About this exercise: Scan the data, and whenever a line contains "халифа", copy it.

Task material:
────────

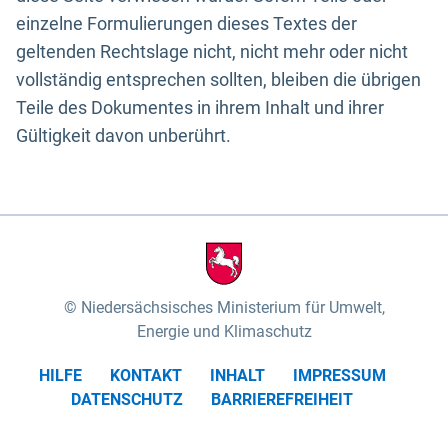
einzelne Formulierungen dieses Textes der
geltenden Rechtslage nicht, nicht mehr oder nicht
vollständig entsprechen sollten, bleiben die übrigen
Teile des Dokumentes in ihrem Inhalt und ihrer
Gültigkeit davon unberührt.
Niedersächsisches Ministerium für Umwelt,
Energie und Klimaschutz
HILFE
KONTAKT
INHALT
IMPRESSUM
DATENSCHUTZ
BARRIEREFREIHEIT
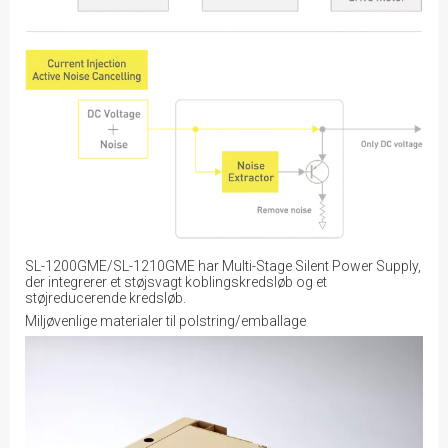
SL-1200GME/SL-1210GME har Multi-Stage Silent Power Supply,
der integrerer et støjsvagt koblingskredsløb og et
støjreducerende kredsløb.
Miljøvenlige materialer til polstring/emballage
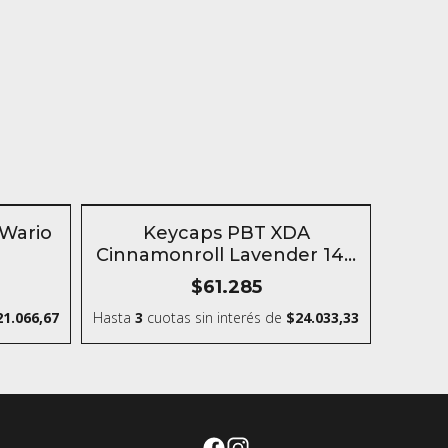
n
SIN STOCK
Wario
Keycaps PBT XDA
Cinnamonroll Lavender 149
Keys
$61.285
21.066,67
Hasta
3
cuotas sin interés
de
$24.033,33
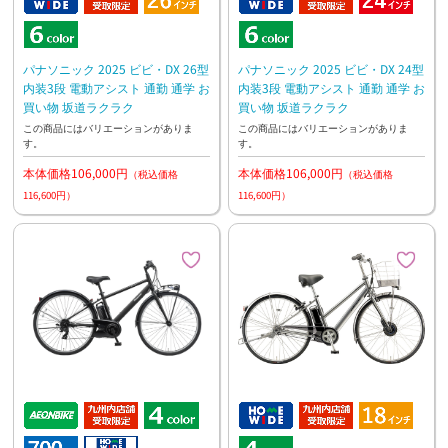
パナソニック 2025 ビビ・DX 26型
パナソニック 2025 ビビ・DX 24型
内装3段 電動アシスト 通勤 通学 お
内装3段 電動アシスト 通勤 通学 お
買い物 坂道ラクラク
買い物 坂道ラクラク
この商品にはバリエーションがありま
この商品にはバリエーションがありま
す。
す。
本体価格106,000円
本体価格106,000円
（税込価格
（税込価格
116,600円）
116,600円）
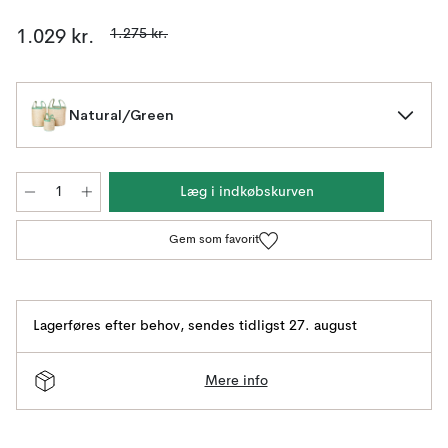
1.275 kr.
1.029 kr.
Natural/Green
Læg i indkøbskurven
Gem som favorit
Lagerføres efter behov
,
sendes tidligst 27. august
Mere info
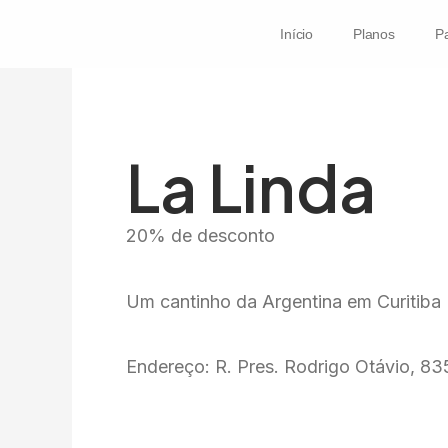
Ir
Início
Planos
Pa
para
o
conteúdo
La Linda
20% de desconto
Um cantinho da Argentina em Curitiba
Endereço: R. Pres. Rodrigo Otávio, 83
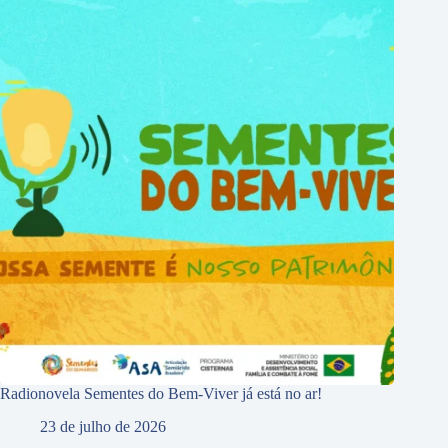
Radionovela Sementes do Bem-Viver já está no ar!
23 de julho de 2026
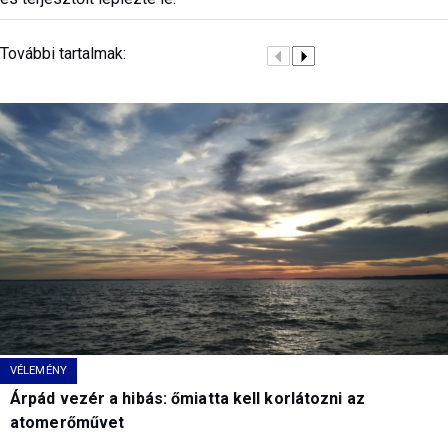
További tartalmak:
VÉLEMÉNY
Árpád vezér a hibás: őmiatta kell korlátozni az
atomerőművet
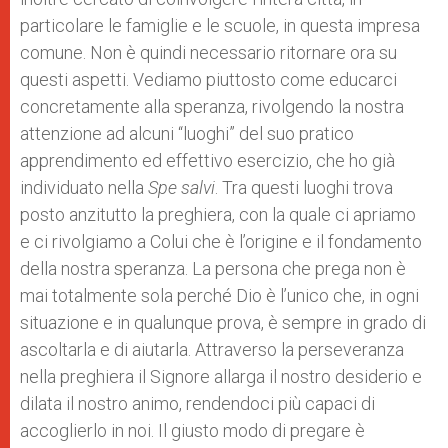
particolare le famiglie e le scuole, in questa impresa
comune. Non è quindi necessario ritornare ora su
questi aspetti. Vediamo piuttosto come educarci
concretamente alla speranza, rivolgendo la nostra
attenzione ad alcuni “luoghi” del suo pratico
apprendimento ed effettivo esercizio, che ho già
individuato nella
Spe salvi
. Tra questi luoghi trova
posto anzitutto la preghiera, con la quale ci apriamo
e ci rivolgiamo a Colui che è l’origine e il fondamento
della nostra speranza. La persona che prega non è
mai totalmente sola perché Dio è l’unico che, in ogni
situazione e in qualunque prova, è sempre in grado di
ascoltarla e di aiutarla. Attraverso la perseveranza
nella preghiera il Signore allarga il nostro desiderio e
dilata il nostro animo, rendendoci più capaci di
accoglierlo in noi. Il giusto modo di pregare è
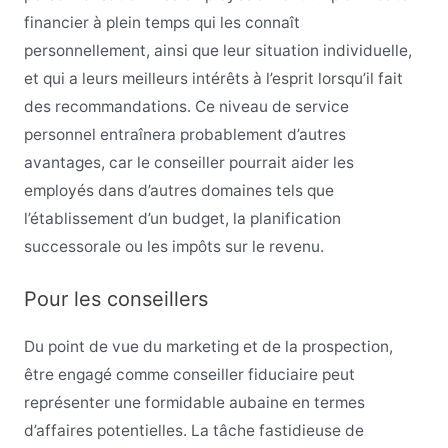
financier à plein temps qui les connaît
personnellement, ainsi que leur situation individuelle,
et qui a leurs meilleurs intérêts à l’esprit lorsqu’il fait
des recommandations. Ce niveau de service
personnel entraînera probablement d’autres
avantages, car le conseiller pourrait aider les
employés dans d’autres domaines tels que
l’établissement d’un budget, la planification
successorale ou les impôts sur le revenu.
Pour les conseillers
Du point de vue du marketing et de la prospection,
être engagé comme conseiller fiduciaire peut
représenter une formidable aubaine en termes
d’affaires potentielles. La tâche fastidieuse de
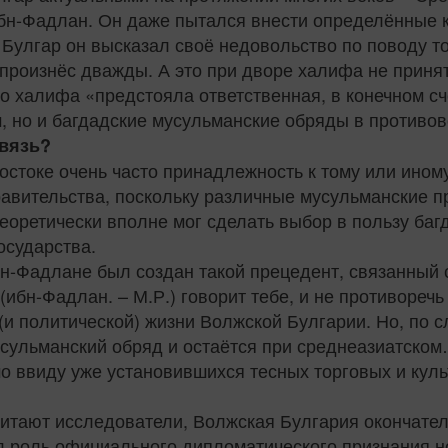
ибн-Фадлан. Он даже пытался внести определённые 
Булгар он высказал своё недовольство по поводу тог
а, произнёс дважды. А это при дворе халифа не приня
го халифа «предстояла ответственная, в конечном сч
м, но и багдадские мусульманские обряды в противо
связь?
стоке очень часто принадлежность к тому или ином
равительства, поскольку различные мусульманские 
теоретически вполне мог сделать выбор в пользу ба
осударства.
ибн-Фадлане был создан такой прецедент, связанный
 (ибн-Фадлан. – М.Р.) говорит тебе, и не противореч
(и политической) жизни Волжской Булгарии. Но, по с
мусульманский обряд и остаётся при среднеазиатско
о ввиду уже установившихся тесных торговых и куль
считают исследователи, Волжская Булгария окончат
л роль официального дипломатического признания но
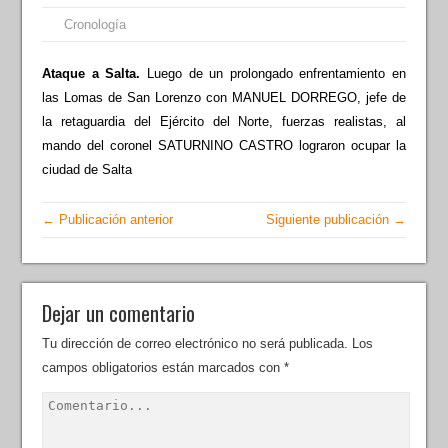
Cronología
Ataque a Salta.
Luego de un prolongado enfrentamiento en
las Lomas de San Lorenzo con MANUEL DORREGO, jefe de
la retaguardia del Ejército del Norte, fuerzas realistas, al
mando del coronel SATURNINO CASTRO lograron ocupar la
ciudad de Salta
← Publicación anterior
Siguiente publicación →
Dejar un comentario
Tu dirección de correo electrónico no será publicada.
Los
campos obligatorios están marcados con
*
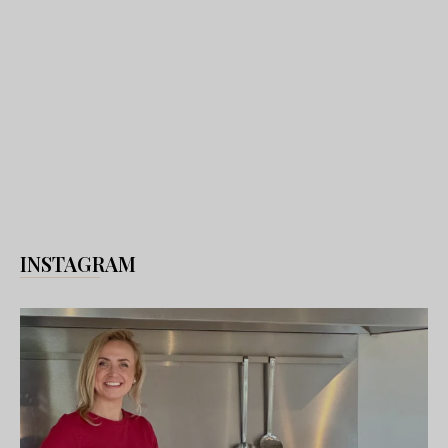
INSTAGRAM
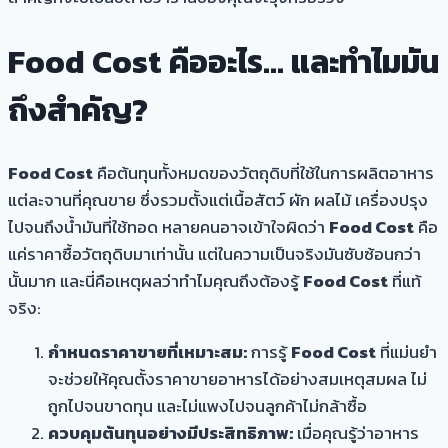
Food Cost คืออะไร… และทำไมมัน
ถึงสำคัญ?
Food Cost
คือต้นทุนทั้งหมดของวัตถุดิบที่ใช้ในการผลิตอาหาร
แต่ละจานที่คุณขาย ซึ่งรวมตั้งแต่เนื้อสัตว์ ผัก ผลไม้ เครื่องปรุง
ไปจนถึงน้ำมันที่ใช้ทอด หลายคนอาจเข้าใจผิดว่า
Food Cost
คือ
แค่ราคาซื้อวัตถุดิบมาเท่านั้น แต่ในความเป็นจริงมันซับซ้อนกว่า
นั้นมาก และนี่คือเหตุผลว่าทำไมคุณถึงต้องรู้
Food Cost
ที่แท้
จริง:
กำหนดราคาขายที่เหมาะสม:
การรู้
Food Cost
ที่แม่นยำ
จะช่วยให้คุณตั้งราคาขายอาหารได้อย่างสมเหตุสมผล ไม่
ถูกไปจนขาดทุน และไม่แพงไปจนลูกค้าไม่กล้าซื้อ
ควบคุมต้นทุนอย่างมีประสิทธิภาพ:
เมื่อคุณรู้ว่าอาหาร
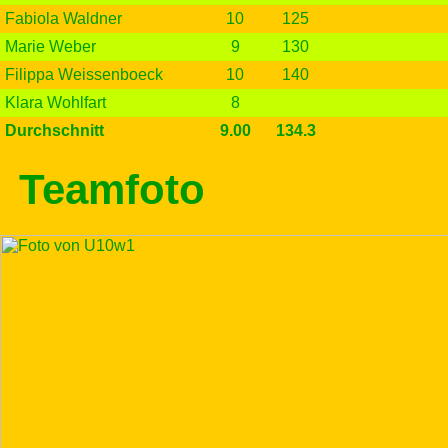
Fabiola Waldner
10
125
Marie Weber
9
130
Filippa Weissenboeck
10
140
Klara Wohlfart
8
Durchschnitt
9.00
134.3
Teamfoto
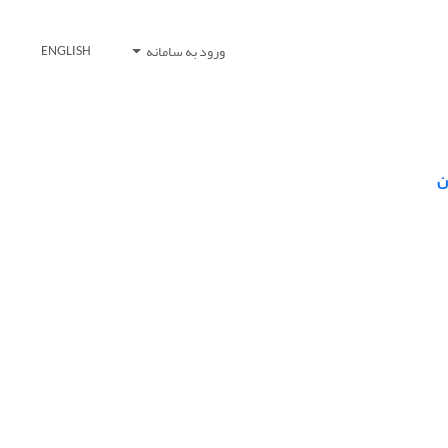
ورود به سامانه
ENGLISH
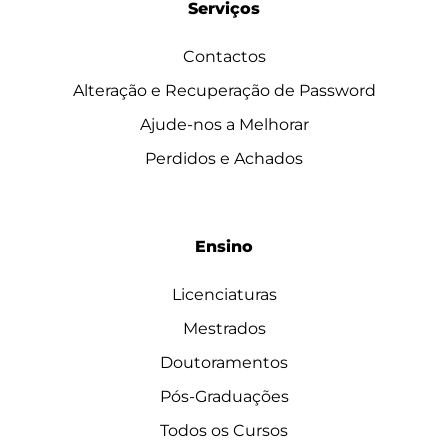
Serviços
Contactos
Alteração e Recuperação de Password
Ajude-nos a Melhorar
Perdidos e Achados
Ensino
Licenciaturas
Mestrados
Doutoramentos
Pós-Graduações
Todos os Cursos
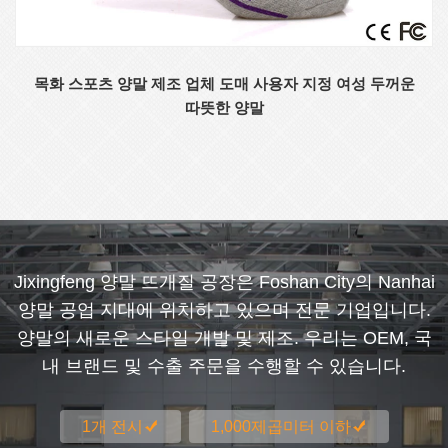
목화 스포츠 양말 제조 업체 도매 사용자 지정 여성 두꺼운
따뜻한 양말
Jixingfeng 양말 뜨개질 공장은 Foshan City의 Nanhai
양말 공업 지대에 위치하고 있으며 전문 기업입니다.
양말의 새로운 스타일 개발 및 제조. 우리는 OEM, 국
내 브랜드 및 수출 주문을 수행할 수 있습니다.
1개 전시
1,000제곱미터 이하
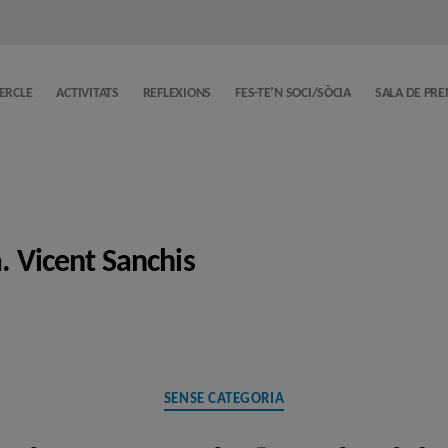
CERCLE
ACTIVITATS
REFLEXIONS
FES-TE’N SOCI/SÒCIA
SALA DE PR
a. Vicent Sanchis
Categories
SENSE CATEGORIA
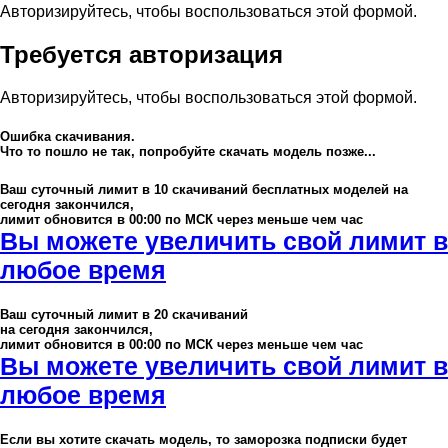
Авторизируйтесь, чтобы воспользоваться этой формой.
Требуется авторизация
Авторизируйтесь, чтобы воспользоваться этой формой.
Ошибка скачивания.
Что то пошло не так, попробуйте скачать модель позже...
Ваш суточный лимит в
10
скачиваний бесплатных моделей на
сегодня закончился,
лимит обновится в 00:00 по МСК через меньше чем час
Вы можете увеличить свой лимит в
любое время
Ваш суточный лимит в
20
скачиваний
на сегодня закончился,
лимит обновится в 00:00 по МСК через меньше чем час
Вы можете увеличить свой лимит в
любое время
Если вы хотите скачать модель, то заморозка подписки будет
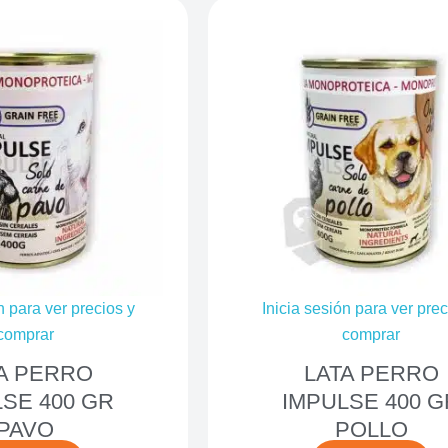
n para ver precios y
Inicia sesión para ver prec
comprar
comprar
A PERRO
LATA PERRO
SE 400 GR
IMPULSE 400 G
PAVO
POLLO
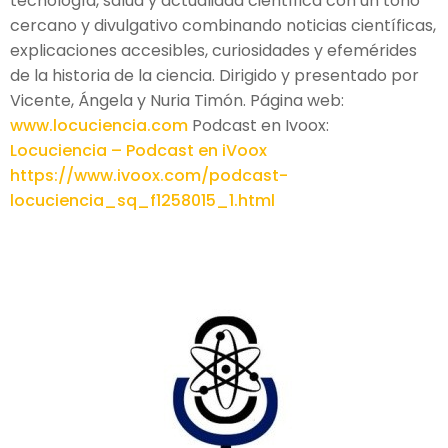
tecnología, salud y actualidad científica con un tono
cercano y divulgativo combinando noticias científicas,
explicaciones accesibles, curiosidades y efemérides
de la historia de la ciencia. Dirigido y presentado por
Vicente, Ángela y Nuria Timón. Página web:
www.locuciencia.com
Podcast en Ivoox:
Locuciencia – Podcast en iVoox
https://www.ivoox.com/podcast-
locuciencia_sq_f1258015_1.html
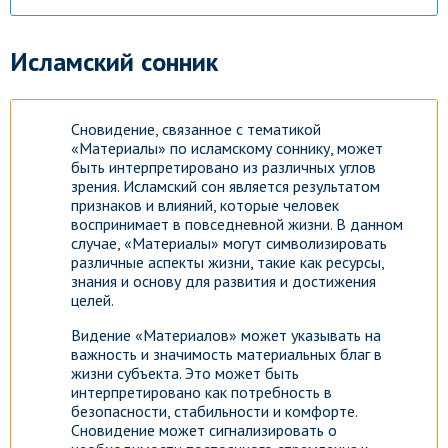
Исламский сонник
Сновидение, связанное с тематикой
«Материалы» по исламскому соннику, может
быть интерпретировано из различных углов
зрения. Исламский сон является результатом
признаков и влияний, которые человек
воспринимает в повседневной жизни. В данном
случае, «Материалы» могут символизировать
различные аспекты жизни, такие как ресурсы,
знания и основу для развития и достижения
целей.
Видение «Материалов» может указывать на
важность и значимость материальных благ в
жизни субъекта. Это может быть
интерпретировано как потребность в
безопасности, стабильности и комфорте.
Сновидение может сигнализировать о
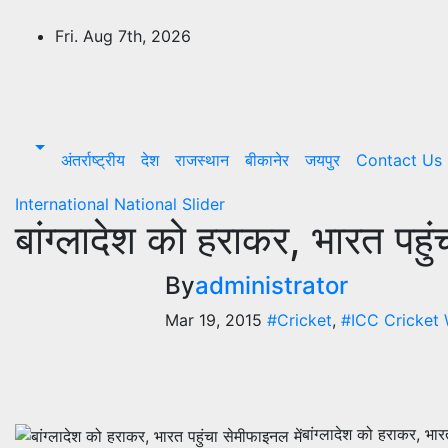
Skip
to
Fri. Aug 7th, 2026
content
OmExpress
अंतर्राष्ट्रीय
देश
राजस्थान
बीकानेर
जयपुर
Contact Us
International
National
Slider
बांग्लादेश को हराकर, भारत पहुं
By
administrator
Mar 19, 2015
#Cricket
,
#ICC Cricket
बांग्लादेश को हराकर, भार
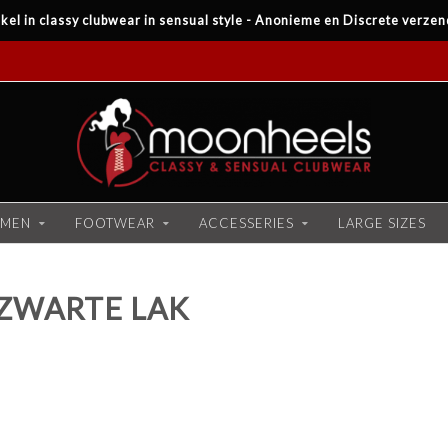
kel in classy clubwear in sensual style - Anonieme en Discrete verzen
MEN
FOOTWEAR
ACCESSERIES
LARGE SIZES
ZWARTE LAK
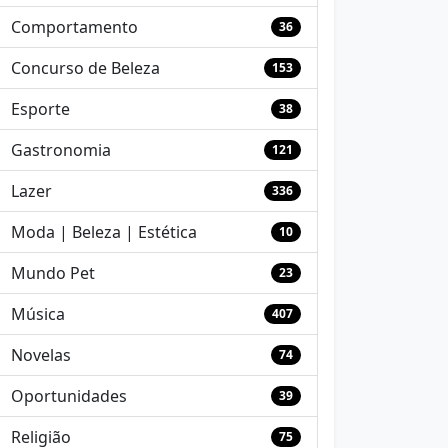
Comportamento
36
Concurso de Beleza
153
Esporte
38
Gastronomia
121
Lazer
336
Moda | Beleza | Estética
10
Mundo Pet
23
Música
407
Novelas
74
Oportunidades
39
Religião
75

────────

Your solution:
а, произнёс дважды. А это при дворе халифа не приня
го халифа «предстояла ответственная, в конечном сч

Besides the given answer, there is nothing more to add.